T. Sanchez, J. Cury, G. Charpiat, et F. Jay, « Deep learning for population size history inference: Design, comparison and combination with approximate Bayesian computation », Mol Ecol Resour, p. 1755‑0998.13224, juill. 2020, doi: 10.1111/1755-0998.13224.

Parameters
  • n_blocks (int) – number of SPIDNA blocks in the architecture

  • n_features (int) – number of convolution filters in each convolution layer, doubled for layers inside SPIDNA blocks n_features should be greater or equal to n_outputs.

  • n_outputs (int) – number of demographic parameters to infer

forward(x)[source]

The forward function of the network (see torch.nn.Module for more details). Should accept a batch of SNP matrices as input (may be in either concat format (where the position array has the SNP matrix concatenated to it) or product format (where the position array is multiplied by the SNP matrix).
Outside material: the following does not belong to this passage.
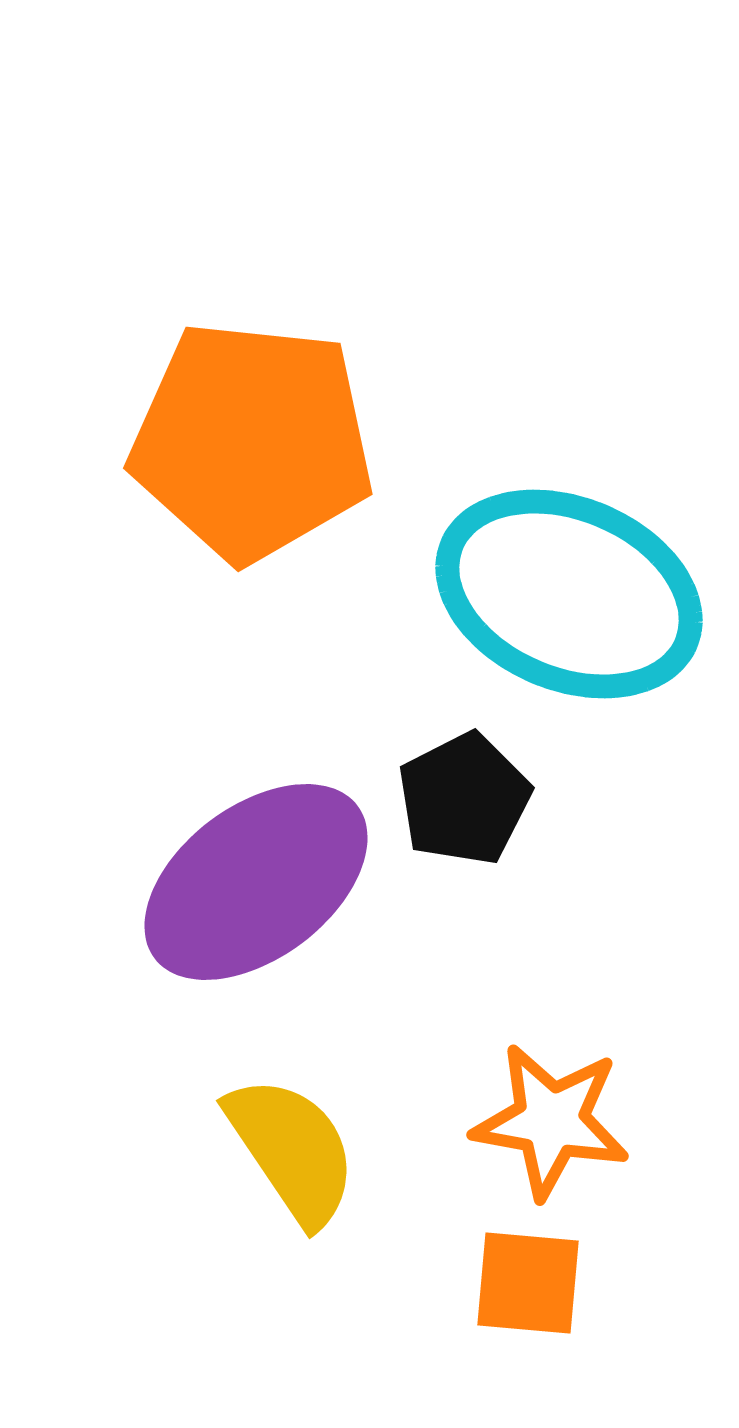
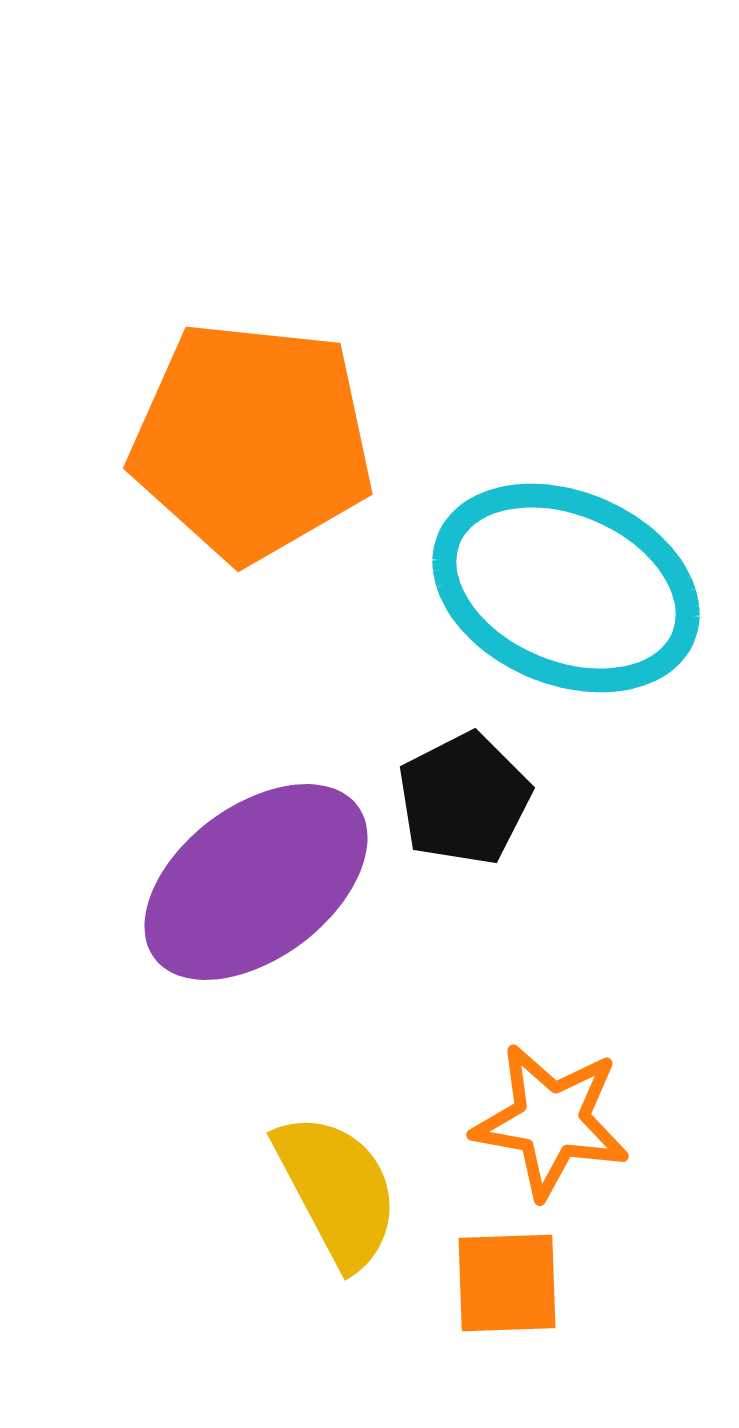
cyan ellipse: moved 3 px left, 6 px up
yellow semicircle: moved 45 px right, 40 px down; rotated 6 degrees clockwise
orange square: moved 21 px left; rotated 7 degrees counterclockwise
If the operation of the net depends on which format the input is in, its __init__ method should accept a concat argument. It will be passed True or False by the network trainer depending on which format the inputs are in.

class dnadna.nets.SPIDNABlock(n_outputs, n_features)[source]

Bases: torch.nn.modules.module.Module

Sub-part of the SPIDNA network. The number of SPIDNABlock inside the SPIDNA network is defined by the n_blocks parameter.

forward(x, output)[source]

Defines the computation performed at every call.

Should be overridden by all subclasses.

Note

Although the recipe for forward pass needs to be defined within this function, one should call the Module instance afterwards instead of this since the former takes care of running the registered hooks while the latter silently ignores them.